### MATERIAL FOR THE TASK
Segment Open
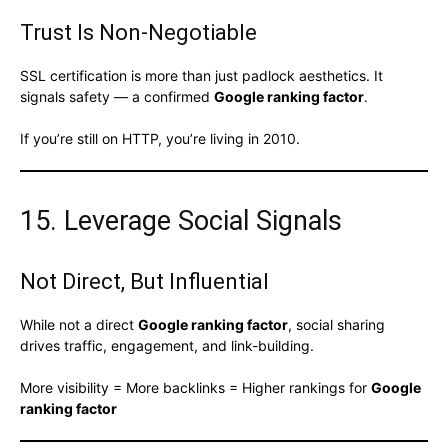
Trust Is Non-Negotiable
SSL certification is more than just padlock aesthetics. It
signals safety — a confirmed
Google ranking factor
.
If you’re still on HTTP, you’re living in 2010.
15. Leverage Social Signals
Not Direct, But Influential
While not a direct
Google ranking factor
, social sharing
drives traffic, engagement, and link-building.
More visibility = More backlinks = Higher rankings for
Google
ranking factor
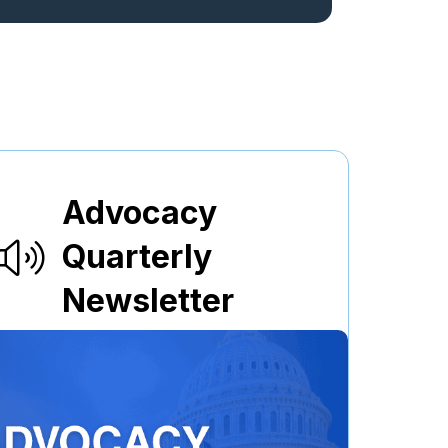
Advocacy
Quarterly
Newsletter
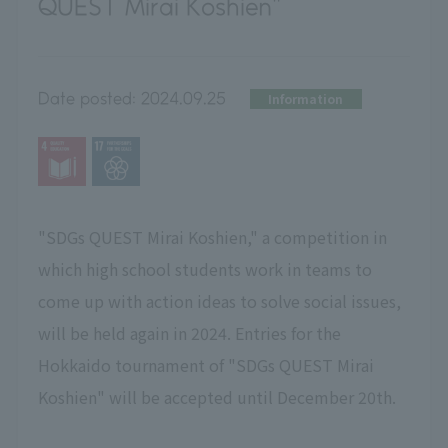
QUEST Mirai Koshien"
Date posted:
2024.09.25
Information
"SDGs QUEST Mirai Koshien," a competition in
which high school students work in teams to
come up with action ideas to solve social issues,
will be held again in 2024. Entries for the
Hokkaido tournament of "SDGs QUEST Mirai
Koshien" will be accepted until December 20th.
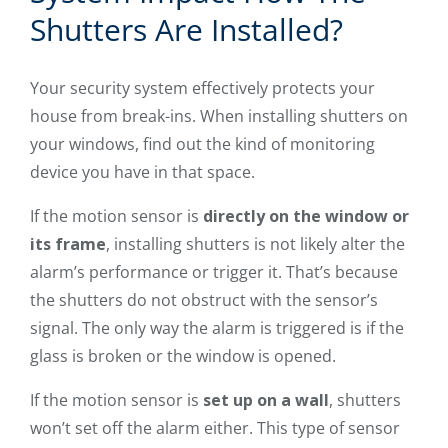
Shutters Are Installed?
Your security system effectively protects your
house from break-ins. When installing shutters on
your windows, find out the kind of monitoring
device you have in that space.
If the motion sensor is
directly on the window or
its frame
, installing shutters is not likely alter the
alarm’s performance or trigger it. That’s because
the shutters do not obstruct with the sensor’s
signal. The only way the alarm is triggered is if the
glass is broken or the window is opened.
If the motion sensor is
set up on a wall
, shutters
won’t set off the alarm either. This type of sensor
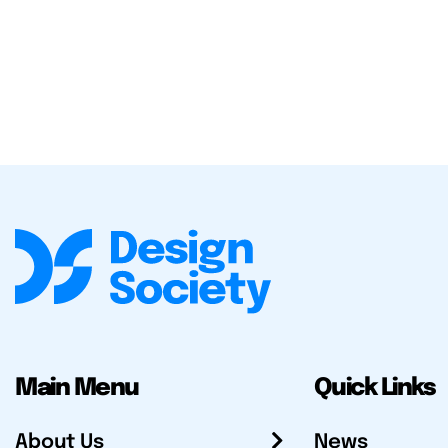
Main Menu
Quick Links
About Us
News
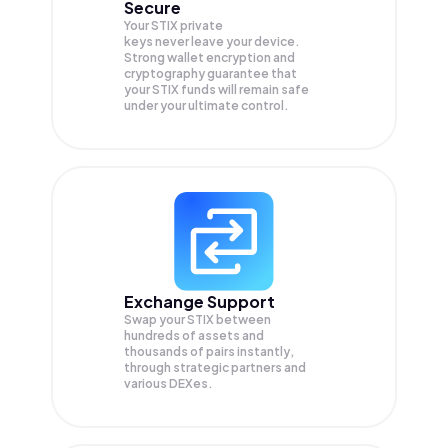
Secure
Your STIX private
keys never leave your device.
Strong wallet encryption and
cryptography guarantee that
your
STIX
funds will remain safe
under your ultimate control.
Exchange Support
Swap your
STIX
between
hundreds of assets and
thousands of pairs instantly,
through strategic partners and
various DEXes.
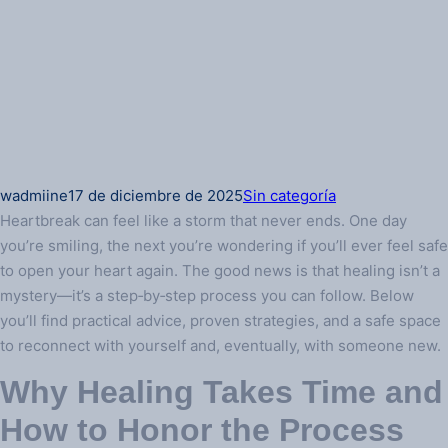
wadmiine
17 de diciembre de 2025
Sin categoría
Heartbreak can feel like a storm that never ends. One day
you’re smiling, the next you’re wondering if you’ll ever feel safe
to open your heart again. The good news is that healing isn’t a
mystery—it’s a step‑by‑step process you can follow. Below
you’ll find practical advice, proven strategies, and a safe space
to reconnect with yourself and, eventually, with someone new.
Why Healing Takes Time and
How to Honor the Process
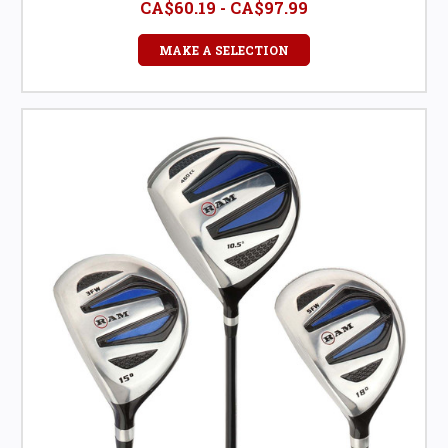
CA$60.19 - CA$97.99
MAKE A SELECTION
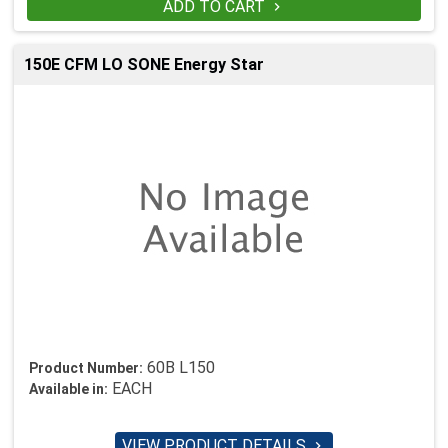
ADD TO CART

150E CFM LO SONE Energy Star
60B L150
Product Number:
EACH
Available in:
VIEW PRODUCT DETAILS

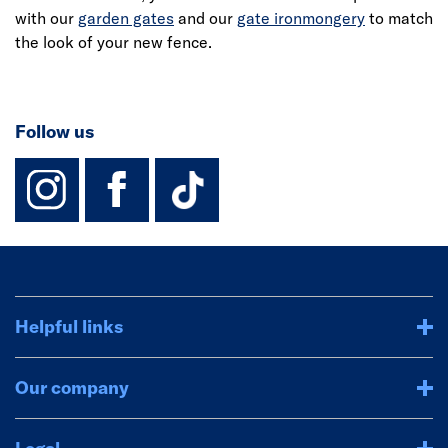
with our
garden gates
and our
gate ironmongery
to match
the look of your new fence.
Follow us
instagram
facebook
TikTok-Footer-
Helpful links
Our company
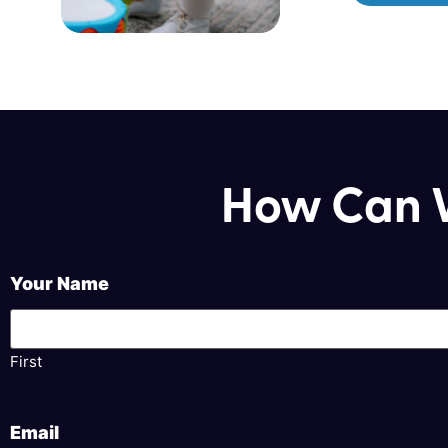
How Can W
Your Name
First
Email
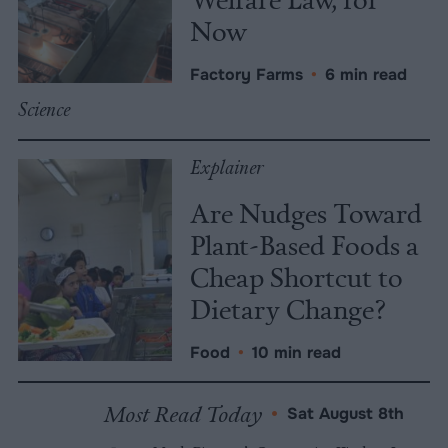
Now
Factory Farms
•
6 min read
Science
Explainer
Are Nudges Toward
Plant-Based Foods a
Cheap Shortcut to
Dietary Change?
Food
•
10 min read
Most Read Today
•
Sat August 8th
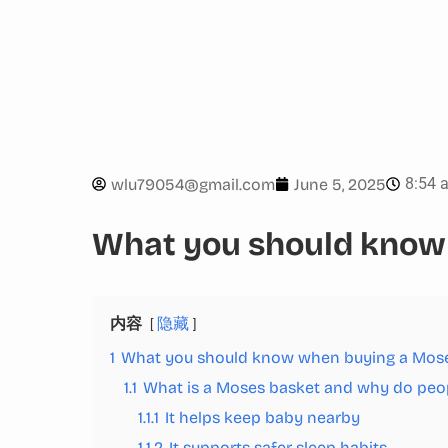
8:54 
wlu79054@gmail.com
June 5, 2025
What you should know
内容
隐藏
1
What you should know when buying a Mos
1.1
What is a Moses basket and why do peop
1.1.1
It helps keep baby nearby
1.1.2
It supports safer sleep habits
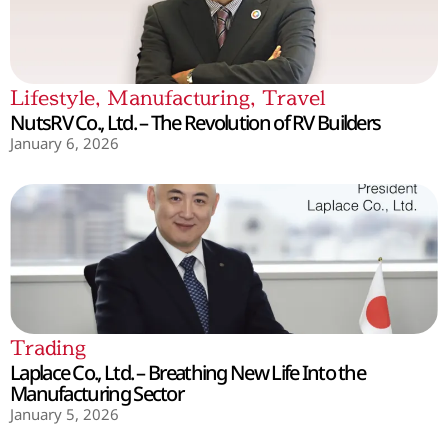
Lifestyle
,
Manufacturing
,
Travel
NutsRV Co., Ltd. – The Revolution of RV Builders
January 6, 2026
Trading
Laplace Co., Ltd. – Breathing New Life Into the
Manufacturing Sector
January 5, 2026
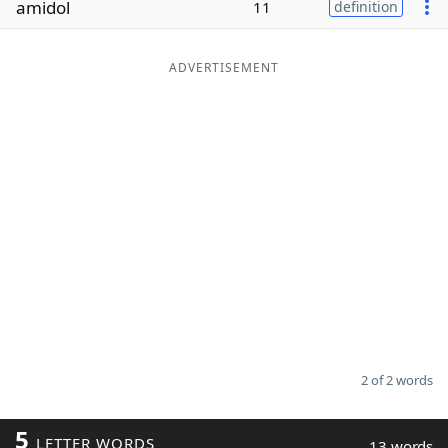
amidol
11
definition
Word List
Maker
ADVERTISEMENT
Blog
Our Brands
2 of 2 words
5
LETTER WORDS
13 words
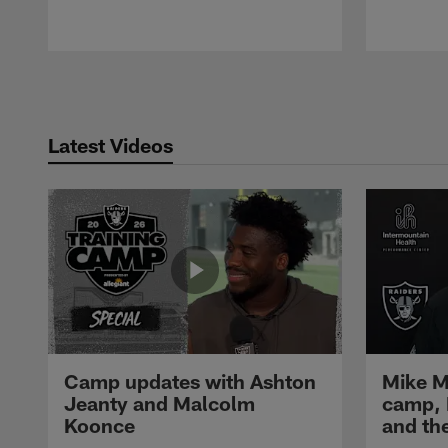
Pause
Play
Latest Videos
Camp updates with Ashton
Mike M
Jeanty and Malcolm
camp,
Koonce
and th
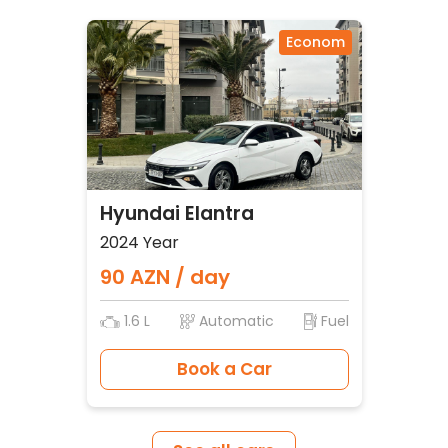
Econom
Hyundai Elantra
2024 Year
90 AZN / day
1.6 L
Automatic
Fuel
Book a Car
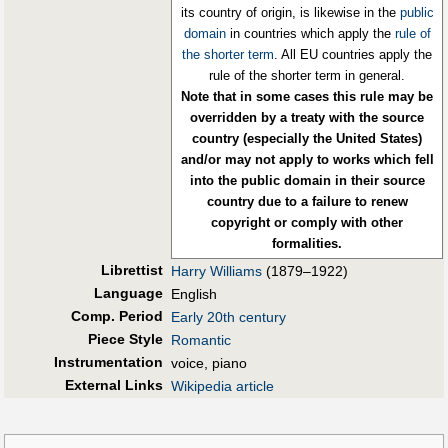
its country of origin, is likewise in the
public
domain
in countries which apply the
rule of
the shorter term
. All EU countries apply the
rule of the shorter term in general.
Note that in some cases this rule may be
overridden by a treaty with the source
country (especially the United States)
and/or may not apply to works which fell
into the public domain in their source
country due to a failure to renew
copyright or comply with other
formalities.
Librettist
Harry Williams
(1879–1922)
Language
English
Comp. Period
Early 20th century
Piece Style
Romantic
Instrumentation
voice, piano
External Links
Wikipedia article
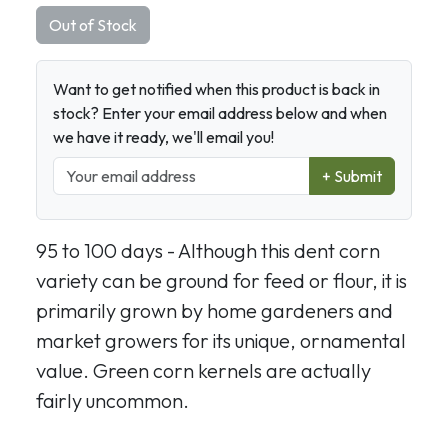
Out of Stock
Want to get notified when this product is back in
stock? Enter your email address below and when
we have it ready, we'll email you!
+ Submit
95 to 100 days - Although this dent corn
variety can be ground for feed or flour, it is
primarily grown by home gardeners and
market growers for its unique, ornamental
value. Green corn kernels are actually
fairly uncommon.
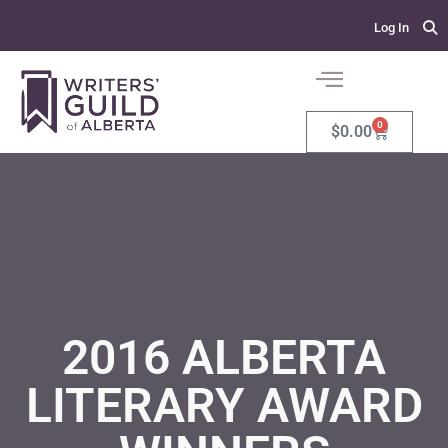
Log In
0
$
0.00
2016 ALBERTA
LITERARY AWARD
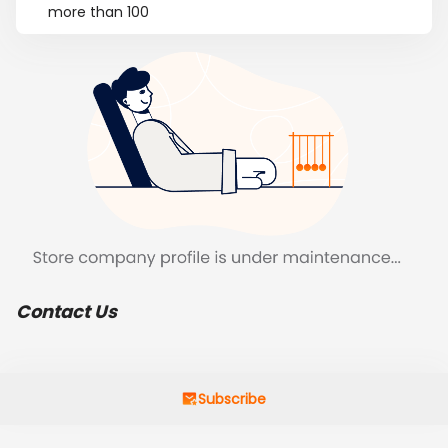
more than 100
Contact Us
Subscribe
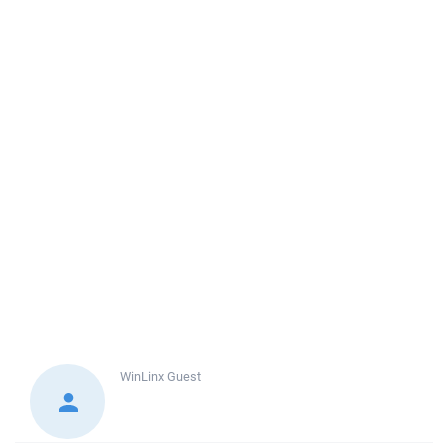
WinLinx
Guest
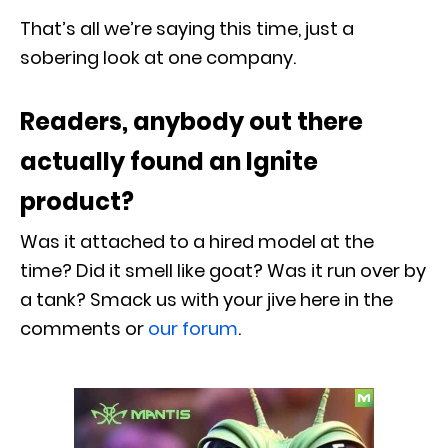
That’s all we’re saying this time, just a
sobering look at one company.
Readers, anybody out there
actually found an Ignite
product?
Was it attached to a hired model at the
time? Did it smell like goat? Was it run over by
a tank? Smack us with your jive here in the
comments or
our forum
.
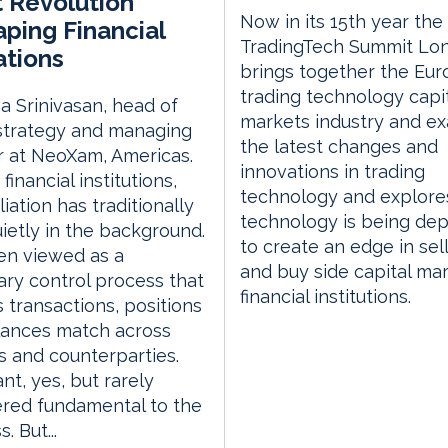
t Revolution
Now in its 15th year the
ping Financial
TradingTech Summit Lo
tions
brings together the Eu
trading technology capi
a Srinivasan, head of
markets industry and e
strategy and managing
the latest changes and
r at NeoXam, Americas.
innovations in trading
financial institutions,
technology and explor
iation has traditionally
technology is being de
uietly in the background.
to create an edge in sell
ften viewed as a
and buy side capital ma
ry control process that
financial institutions.
 transactions, positions
lances match across
 and counterparties.
nt, yes, but rarely
red fundamental to the
. But...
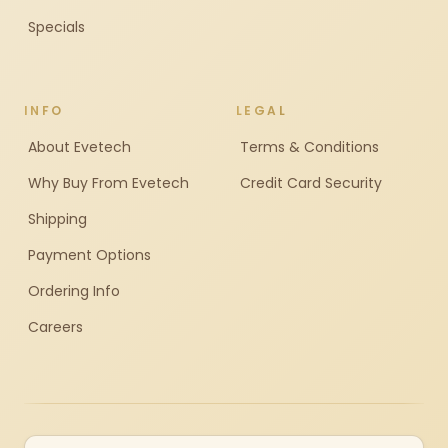
Specials
INFO
LEGAL
About Evetech
Terms & Conditions
Why Buy From Evetech
Credit Card Security
Shipping
Payment Options
Ordering Info
Careers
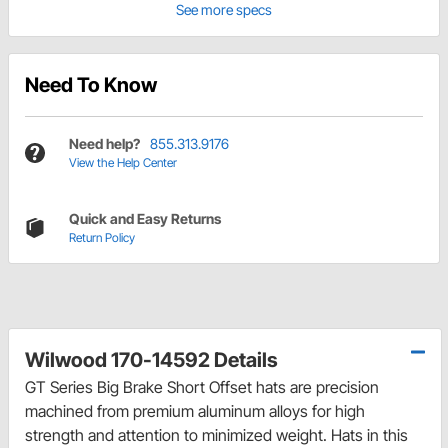
See more specs
Need To Know
Need help?
855.313.9176
View the Help Center
Quick and Easy Returns
Return Policy
Wilwood 170-14592 Details
GT Series Big Brake Short Offset hats are precision
machined from premium aluminum alloys for high
strength and attention to minimized weight. Hats in this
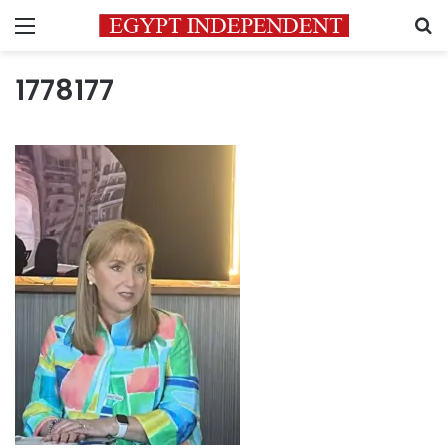
Menu
S
1778177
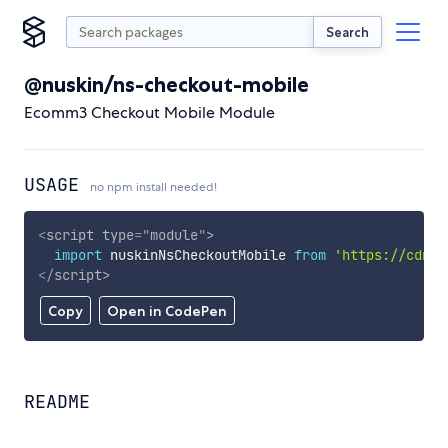
Search
@nuskin/ns-checkout-mobile
Ecomm3 Checkout Mobile Module
USAGE
no npm install needed!
<
script
type
=
"
module
"
>
import
 nuskinNsCheckoutMobile 
from
'https://cdn.s
</
script
>
Copy
Open in CodePen
README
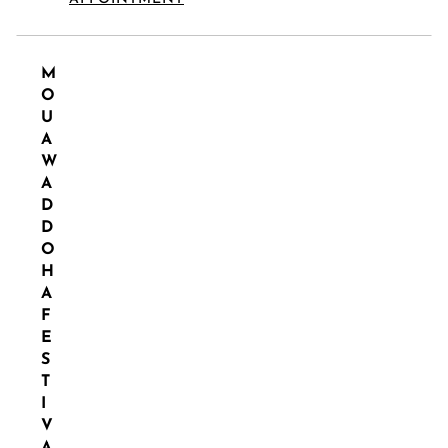
M
O
U
A
W
A
D
D
O
H
A
F
E
S
T
I
V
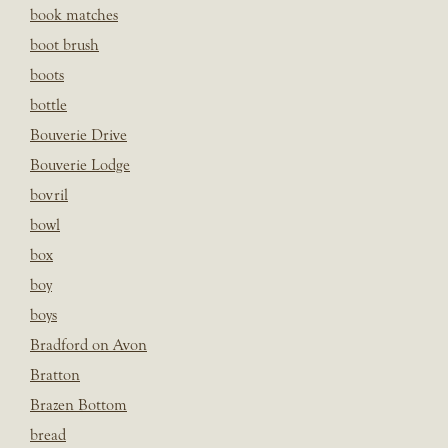
book matches
boot brush
boots
bottle
Bouverie Drive
Bouverie Lodge
bovril
bowl
box
boy
boys
Bradford on Avon
Bratton
Brazen Bottom
bread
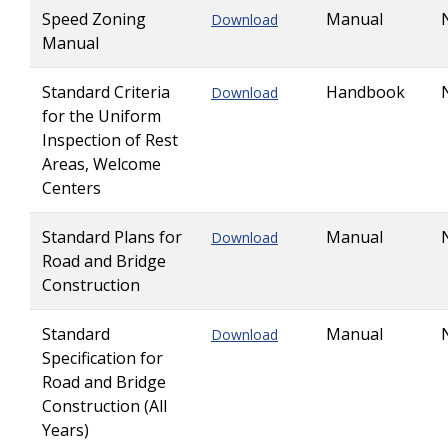
Speed Zoning
Manual
Download
Manual
Standard Criteria
Handbook
Download
for the Uniform
Inspection of Rest
Areas, Welcome
Centers
Standard Plans for
Manual
Download
Road and Bridge
Construction
Standard
Manual
Download
Specification for
Road and Bridge
Construction (All
Years)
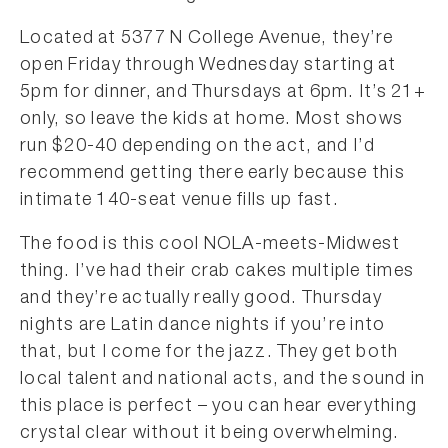
Located at 5377 N College Avenue, they’re
open Friday through Wednesday starting at
5pm for dinner, and Thursdays at 6pm. It’s 21+
only, so leave the kids at home. Most shows
run $20-40 depending on the act, and I’d
recommend getting there early because this
intimate 140-seat venue fills up fast.
The food is this cool NOLA-meets-Midwest
thing. I’ve had their crab cakes multiple times
and they’re actually really good. Thursday
nights are Latin dance nights if you’re into
that, but I come for the jazz. They get both
local talent and national acts, and the sound in
this place is perfect – you can hear everything
crystal clear without it being overwhelming.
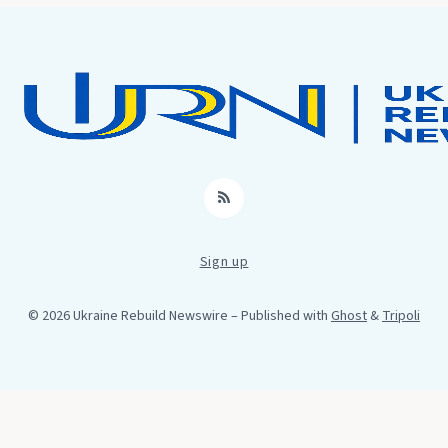
RSS
Sign up
© 2026 Ukraine Rebuild Newswire
– Published with
Ghost
&
Tripoli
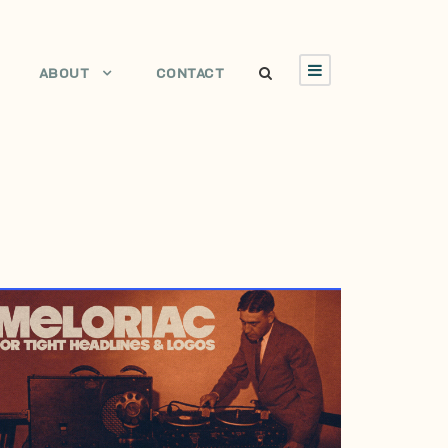
ABOUT
CONTACT
MARCH 8, 2007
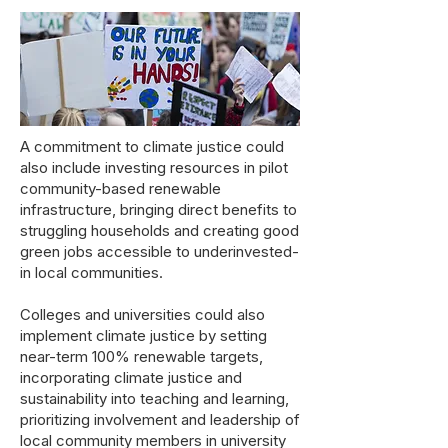
A commitment to climate justice could
also include investing resources in pilot
community-based renewable
infrastructure, bringing direct benefits to
struggling households and creating good
green jobs accessible to underinvested-
in local communities.
Colleges and universities could also
implement climate justice by setting
near-term 100% renewable targets,
incorporating climate justice and
sustainability into teaching and learning,
prioritizing involvement and leadership of
local community members in university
Segment Closed
### WORK ORDER
Scan the entries above, and wherever a line holds the string "space", copy it.

### RESPONSE
device you have in that space.
you’ll find practical advice, proven strategies, and a safe space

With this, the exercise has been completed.